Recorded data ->
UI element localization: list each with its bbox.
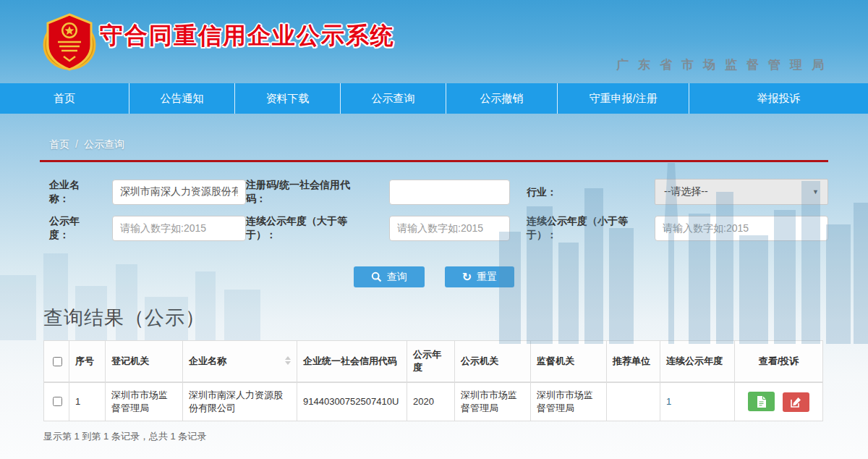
- credit-code-label: 注册码/统一社会信用代码：: [246, 178, 369, 206]
- publish-year-input[interactable]: [112, 216, 246, 241]
- company-name-input[interactable]: [112, 180, 246, 205]
- results-table: 序号 登记机关 企业名称 企业统一社会信用代码 公示年度 公示机关 监督机关 推…: [43, 340, 823, 421]
- breadcrumb: 首页/公示查询: [0, 114, 868, 151]
- years-ge-label: 连续公示年度（大于等于）：: [246, 214, 369, 242]
- col-recommend-unit: 推荐单位: [607, 341, 660, 383]
- form-row-1: 企业名称： 注册码/统一社会信用代码： 行业： --请选择-- ▼: [49, 178, 868, 206]
- reset-button[interactable]: ↻ 重置: [445, 266, 514, 287]
- cell-consecutive-years: 1: [660, 382, 735, 421]
- breadcrumb-separator: /: [75, 138, 78, 150]
- table-row: 1 深圳市市场监督管理局 深圳市南深人力资源股份有限公司 91440300752…: [44, 382, 823, 421]
- reset-icon: ↻: [462, 271, 472, 283]
- company-name-label: 企业名称：: [49, 178, 112, 206]
- breadcrumb-home-link[interactable]: 首页: [49, 138, 69, 150]
- col-consecutive-years: 连续公示年度: [660, 341, 735, 383]
- credit-code-input[interactable]: [389, 180, 510, 205]
- cell-recommend-unit: [607, 382, 660, 421]
- breadcrumb-current: 公示查询: [84, 138, 124, 150]
- cell-company-name: 深圳市南深人力资源股份有限公司: [183, 382, 297, 421]
- col-publish-year: 公示年度: [407, 341, 455, 383]
- complaint-button[interactable]: [783, 392, 809, 412]
- form-buttons: 查询 ↻ 重置: [0, 266, 868, 287]
- sort-icon[interactable]: [285, 356, 291, 365]
- col-actions: 查看/投诉: [735, 341, 823, 383]
- page: 守合同重信用企业公示系统 广东省市场监督管理局 首页 公告通知 资料下载 公示查…: [0, 0, 868, 459]
- results-title: 查询结果（公示）: [43, 305, 868, 331]
- cell-registration-org: 深圳市市场监督管理局: [106, 382, 183, 421]
- nav-item-downloads[interactable]: 资料下载: [234, 83, 340, 114]
- search-icon: [371, 271, 382, 282]
- cell-publish-org: 深圳市市场监督管理局: [455, 382, 531, 421]
- col-supervise-org: 监督机关: [531, 341, 607, 383]
- pagination-summary: 显示第 1 到第 1 条记录，总共 1 条记录: [43, 430, 868, 443]
- industry-select[interactable]: --请选择-- ▼: [655, 179, 828, 205]
- org-name: 广东省市场监督管理局: [616, 56, 833, 73]
- select-all-checkbox[interactable]: [53, 357, 62, 366]
- main-nav: 首页 公告通知 资料下载 公示查询 公示撤销 守重申报/注册 举报投诉: [0, 83, 868, 114]
- query-button[interactable]: 查询: [354, 266, 425, 287]
- col-seq: 序号: [69, 341, 106, 383]
- row-checkbox[interactable]: [53, 397, 62, 406]
- view-button[interactable]: [748, 392, 775, 411]
- nav-item-report-complaint[interactable]: 举报投诉: [689, 83, 868, 114]
- search-form: 企业名称： 注册码/统一社会信用代码： 行业： --请选择-- ▼ 公示年度： …: [0, 162, 868, 242]
- nav-item-public-query[interactable]: 公示查询: [340, 83, 446, 114]
- col-publish-org: 公示机关: [455, 341, 531, 383]
- cell-seq: 1: [69, 382, 106, 421]
- cell-credit-code: 91440300752507410U: [297, 382, 407, 421]
- col-credit-code: 企业统一社会信用代码: [297, 341, 407, 383]
- industry-selected-value: --请选择--: [664, 185, 708, 198]
- file-icon: [757, 396, 766, 408]
- nav-item-public-revoke[interactable]: 公示撤销: [446, 83, 557, 114]
- emblem-logo-icon: [42, 9, 97, 75]
- site-title: 守合同重信用企业公示系统: [100, 20, 395, 52]
- years-le-input[interactable]: [655, 216, 828, 241]
- publish-year-label: 公示年度：: [49, 214, 112, 242]
- nav-item-apply-register[interactable]: 守重申报/注册: [557, 83, 689, 114]
- form-row-2: 公示年度： 连续公示年度（大于等于）： 连续公示年度（小于等于）：: [49, 214, 868, 242]
- years-le-label: 连续公示年度（小于等于）：: [527, 214, 644, 242]
- cell-publish-year: 2020: [407, 382, 455, 421]
- col-company-name[interactable]: 企业名称: [183, 341, 297, 383]
- chevron-down-icon: ▼: [812, 188, 819, 195]
- nav-item-notices[interactable]: 公告通知: [129, 83, 234, 114]
- site-header: 守合同重信用企业公示系统 广东省市场监督管理局: [0, 0, 868, 83]
- nav-item-home[interactable]: 首页: [0, 83, 129, 114]
- col-registration-org: 登记机关: [106, 341, 183, 383]
- cell-supervise-org: 深圳市市场监督管理局: [531, 382, 607, 421]
- table-header-row: 序号 登记机关 企业名称 企业统一社会信用代码 公示年度 公示机关 监督机关 推…: [44, 341, 823, 383]
- years-ge-input[interactable]: [389, 216, 510, 241]
- industry-label: 行业：: [527, 185, 644, 199]
- edit-icon: [791, 397, 801, 408]
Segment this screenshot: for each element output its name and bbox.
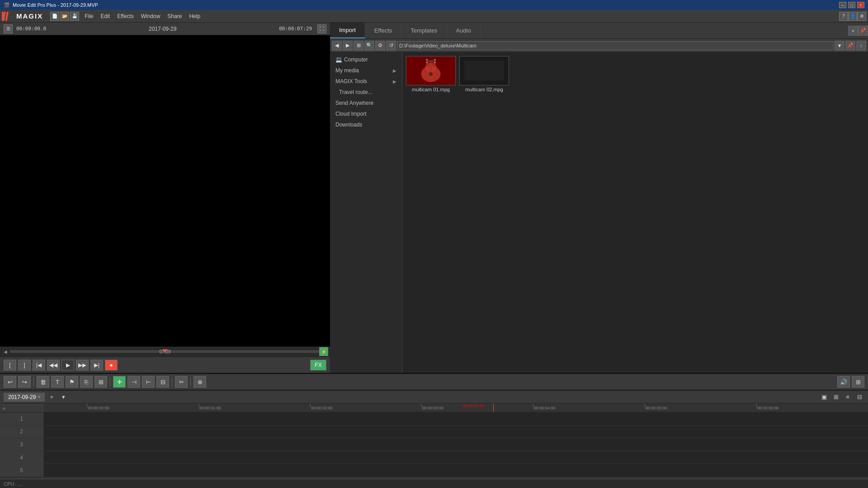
media-item-1[interactable]: multicam 02.mpg [459,56,509,92]
nav-forward-icon[interactable]: ▶ [343,41,353,51]
right-toolbar: ◀ ▶ ⊞ 🔍 ⚙ ↺ ▼ 📌 ↑ [330,39,868,52]
title-bar: 🎬 Movie Edit Pro Plus - 2017-09-29.MVP –… [0,0,868,10]
tab-audio[interactable]: Audio [447,23,481,38]
media-thumb-0 [406,56,456,85]
minimize-button[interactable]: – [839,2,846,8]
hamburger-icon[interactable]: ☰ [4,24,13,33]
menu-edit[interactable]: Edit [97,12,114,20]
status-bar: CPU: … [0,479,868,488]
media-item-0[interactable]: multicam 01.mpg [406,56,456,92]
timeline-view-2-icon[interactable]: ⊞ [831,392,841,402]
track-cell-1[interactable] [43,413,868,426]
close-button[interactable]: × [857,2,864,8]
next-marker-button[interactable]: ▶| [90,360,103,371]
view-layout-icon[interactable]: ⊞ [852,376,864,388]
track-cell-5[interactable] [43,464,868,477]
maximize-button[interactable]: □ [848,2,855,8]
sidebar-item-my-media[interactable]: My media ▶ [330,65,402,76]
tab-import[interactable]: Import [330,23,365,38]
timeline-menu-icon[interactable]: ▾ [58,392,68,402]
tab-templates[interactable]: Templates [401,23,447,38]
account-icon[interactable]: 👤 [848,12,857,21]
split-button[interactable]: ⊢ [142,376,155,388]
sidebar-item-downloads[interactable]: Downloads [330,119,402,130]
menu-help[interactable]: Help [185,12,204,20]
preview-scrubber-bar[interactable]: ◀ ▶ 07:29 ⚡ [0,347,330,357]
ruler-mark-6: 00:00:06:00 [756,404,779,412]
text-button[interactable]: T [51,376,64,388]
track-label-1: 1 [0,413,43,426]
timeline-tab-label: 2017-09-29 [8,394,36,400]
search-icon[interactable]: 🔍 [364,41,374,51]
media-grid: multicam 01.mpg multicam 02.mpg [402,52,868,373]
fx-button[interactable]: FX [310,360,326,371]
select-tool[interactable]: ✛ [113,376,126,388]
track-cell-4[interactable] [43,451,868,465]
svg-point-12 [434,59,436,61]
in-point-button[interactable]: [ [4,360,16,371]
timeline-view-1-icon[interactable]: ▣ [819,392,829,402]
ruler-corner: ▲ [2,405,6,410]
open-file-icon[interactable]: 📂 [60,12,69,21]
copy-button[interactable]: ⎘ [80,376,93,388]
sidebar-item-travel-route[interactable]: Travel route... [330,87,402,98]
redo-button[interactable]: ↪ [18,376,31,388]
tab-effects[interactable]: Effects [365,23,402,38]
panel-expand-icon[interactable]: + [848,26,858,36]
nav-back-icon[interactable]: ◀ [332,41,342,51]
track-cell-3[interactable] [43,438,868,451]
sidebar-item-magix-tools[interactable]: MAGIX Tools ▶ [330,76,402,87]
record-button[interactable]: ● [105,360,118,371]
media-thumb-1 [459,56,509,85]
track-cell-2[interactable] [43,426,868,439]
new-file-icon[interactable]: 📄 [50,12,59,21]
delete-button[interactable]: 🗑 [37,376,49,388]
menu-window[interactable]: Window [137,12,164,20]
timeline-tab-close[interactable]: × [38,394,40,399]
timeline-content-area: 1 2 3 4 5 [0,413,868,477]
pin-icon[interactable]: 📌 [845,41,855,51]
settings-icon[interactable]: ⚙ [857,12,866,21]
dropdown-icon[interactable]: ▼ [835,41,844,51]
add-object-button[interactable]: ⊕ [193,376,206,388]
snap-icon[interactable]: ⚡ [319,347,328,356]
settings-icon[interactable]: ⚙ [375,41,385,51]
magix-tools-arrow: ▶ [393,79,396,84]
marker-button[interactable]: ⚑ [66,376,78,388]
help-icon[interactable]: ? [839,12,848,21]
preview-timecode-left: 00:00:00.0 [16,26,46,32]
add-timeline-icon[interactable]: + [47,392,57,402]
refresh-icon[interactable]: ↺ [386,41,396,51]
undo-button[interactable]: ↩ [4,376,16,388]
timeline-playhead [493,404,494,412]
expand-up-icon[interactable]: ↑ [856,41,866,51]
volume-icon[interactable]: 🔊 [837,376,850,388]
prev-marker-button[interactable]: |◀ [33,360,45,371]
sidebar-item-computer[interactable]: 💻 Computer [330,54,402,65]
fullscreen-icon[interactable]: ⛶ [317,24,326,33]
menu-file[interactable]: File [81,12,97,20]
extra-button[interactable]: ⊟ [156,376,169,388]
path-input[interactable] [397,41,834,50]
view-grid-icon[interactable]: ⊞ [354,41,363,51]
ruler-mark-1: 00:00:01:00 [198,404,221,412]
menu-effects[interactable]: Effects [113,12,137,20]
sidebar-item-cloud-import[interactable]: Cloud Import [330,108,402,119]
timeline-inner: ▲ 00:00:00:00 00:00:01:00 00:00:02:00 00… [0,404,868,488]
group-button[interactable]: ⊞ [94,376,107,388]
out-point-button[interactable]: ] [18,360,31,371]
save-icon[interactable]: 💾 [70,12,79,21]
svg-point-10 [426,59,428,61]
cut-tool[interactable]: ✂ [175,376,188,388]
preview-scrubber-label: 07:29 [159,349,170,354]
menu-share[interactable]: Share [164,12,185,20]
import-sidebar: 💻 Computer My media ▶ MAGIX Tools ▶ Trav… [330,52,402,373]
next-frame-button[interactable]: ▶▶ [76,360,89,371]
timeline-view-3-icon[interactable]: ≡ [843,392,853,402]
play-button[interactable]: ▶ [61,360,74,371]
trim-left-button[interactable]: ⊣ [127,376,140,388]
panel-pin-icon[interactable]: 📌 [858,26,868,36]
sidebar-item-send-anywhere[interactable]: Send Anywhere [330,98,402,108]
prev-frame-button[interactable]: ◀◀ [47,360,60,371]
timeline-view-4-icon[interactable]: ⊟ [854,392,864,402]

REQUIREMENT -> Find every line of the data that includes the string "marker". Copy each of those lines.

SOLUTION FOR THIS TASK ->
next-marker-button[interactable]: ▶| [90,360,103,371]
marker-button[interactable]: ⚑ [66,376,78,388]
prev-marker-button[interactable]: |◀ [33,360,45,371]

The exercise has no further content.